Re: Iliad I.348-356, XVI.1-19

OK, so they didn't and don't have quite the same idea about men crying in the Mediterranean world as they do in America and Northern Europe, that is the whole "boys don't cry" concept. Even so, Achilles seems to make fun of Patroclus for crying in Book 16 of the Iliad, by comparing him to a little girl trying to get her mother to pick her up. Thing is, Patroclus has just been around the Greek camp and seen the sorry state of affairs and was fearing for the survival of the Greek army--who can blame him for a few tears? Achilles, on the other hand was bawling to his mummy in Book 1 just because his prize (viz. the girl Briseis) was taken away from him. 

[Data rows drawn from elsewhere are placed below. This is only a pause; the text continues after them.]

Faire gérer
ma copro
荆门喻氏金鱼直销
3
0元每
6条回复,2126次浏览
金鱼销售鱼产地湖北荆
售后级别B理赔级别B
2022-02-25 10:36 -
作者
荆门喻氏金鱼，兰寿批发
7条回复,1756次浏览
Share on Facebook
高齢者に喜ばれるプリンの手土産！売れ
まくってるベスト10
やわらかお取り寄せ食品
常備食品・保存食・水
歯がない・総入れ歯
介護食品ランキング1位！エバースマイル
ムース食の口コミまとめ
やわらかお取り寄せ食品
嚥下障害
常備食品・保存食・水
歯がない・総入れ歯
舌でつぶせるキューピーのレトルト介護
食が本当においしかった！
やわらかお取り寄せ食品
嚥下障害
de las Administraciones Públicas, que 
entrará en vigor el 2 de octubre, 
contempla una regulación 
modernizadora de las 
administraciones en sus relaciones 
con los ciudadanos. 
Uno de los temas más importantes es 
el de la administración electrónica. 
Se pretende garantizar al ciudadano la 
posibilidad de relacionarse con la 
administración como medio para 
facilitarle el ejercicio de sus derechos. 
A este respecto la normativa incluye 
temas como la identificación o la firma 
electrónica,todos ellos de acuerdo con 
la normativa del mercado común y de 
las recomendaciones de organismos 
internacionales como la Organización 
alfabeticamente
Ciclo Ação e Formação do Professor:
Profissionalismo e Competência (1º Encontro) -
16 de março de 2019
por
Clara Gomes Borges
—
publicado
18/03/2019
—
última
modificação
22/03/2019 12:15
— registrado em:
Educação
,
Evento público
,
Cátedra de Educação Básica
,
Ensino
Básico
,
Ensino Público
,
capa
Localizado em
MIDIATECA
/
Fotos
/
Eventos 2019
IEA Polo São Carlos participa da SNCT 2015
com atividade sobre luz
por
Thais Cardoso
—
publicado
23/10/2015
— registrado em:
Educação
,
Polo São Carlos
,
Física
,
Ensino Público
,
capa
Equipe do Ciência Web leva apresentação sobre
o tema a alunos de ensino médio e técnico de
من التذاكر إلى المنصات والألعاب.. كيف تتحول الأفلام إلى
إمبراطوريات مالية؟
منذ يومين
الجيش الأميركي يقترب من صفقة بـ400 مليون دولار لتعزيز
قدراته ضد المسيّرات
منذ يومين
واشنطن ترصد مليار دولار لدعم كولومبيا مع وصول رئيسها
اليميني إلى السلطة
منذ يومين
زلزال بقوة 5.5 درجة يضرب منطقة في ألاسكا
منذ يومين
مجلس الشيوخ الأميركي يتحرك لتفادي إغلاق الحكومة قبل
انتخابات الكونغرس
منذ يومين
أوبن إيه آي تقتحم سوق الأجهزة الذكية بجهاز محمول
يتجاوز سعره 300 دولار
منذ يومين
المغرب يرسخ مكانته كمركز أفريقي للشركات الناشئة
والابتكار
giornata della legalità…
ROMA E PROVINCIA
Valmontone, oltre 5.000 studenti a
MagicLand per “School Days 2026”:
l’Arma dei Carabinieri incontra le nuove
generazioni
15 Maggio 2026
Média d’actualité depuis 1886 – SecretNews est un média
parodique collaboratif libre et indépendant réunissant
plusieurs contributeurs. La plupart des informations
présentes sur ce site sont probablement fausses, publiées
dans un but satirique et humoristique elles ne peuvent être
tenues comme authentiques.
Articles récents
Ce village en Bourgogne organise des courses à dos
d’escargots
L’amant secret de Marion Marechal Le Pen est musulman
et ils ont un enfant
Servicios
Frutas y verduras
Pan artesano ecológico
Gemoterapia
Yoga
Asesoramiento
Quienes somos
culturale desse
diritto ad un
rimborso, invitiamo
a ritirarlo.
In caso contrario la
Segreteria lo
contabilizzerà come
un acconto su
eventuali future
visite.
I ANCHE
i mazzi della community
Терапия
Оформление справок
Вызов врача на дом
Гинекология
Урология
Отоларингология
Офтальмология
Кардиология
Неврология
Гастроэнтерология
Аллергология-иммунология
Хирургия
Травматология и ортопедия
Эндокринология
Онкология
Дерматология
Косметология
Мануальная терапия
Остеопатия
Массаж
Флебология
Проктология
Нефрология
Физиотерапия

Some people argue that the little girl simile is actually not a taunt, but a reference to the plight of women and children taken captive in war and thus a very sympathetic remark by Achilles. They're welcome to their opinion, though I think the evidence is circumstantial, dependent on the assumption that Homer "whoever he were" carefully chose words that conjur the image of a rich woman fleeing a sacked city with her young daughter trying to keep up--without making any explicit reference to those circumstances of war and flight. *shrug* Anyway, it's funnier my way.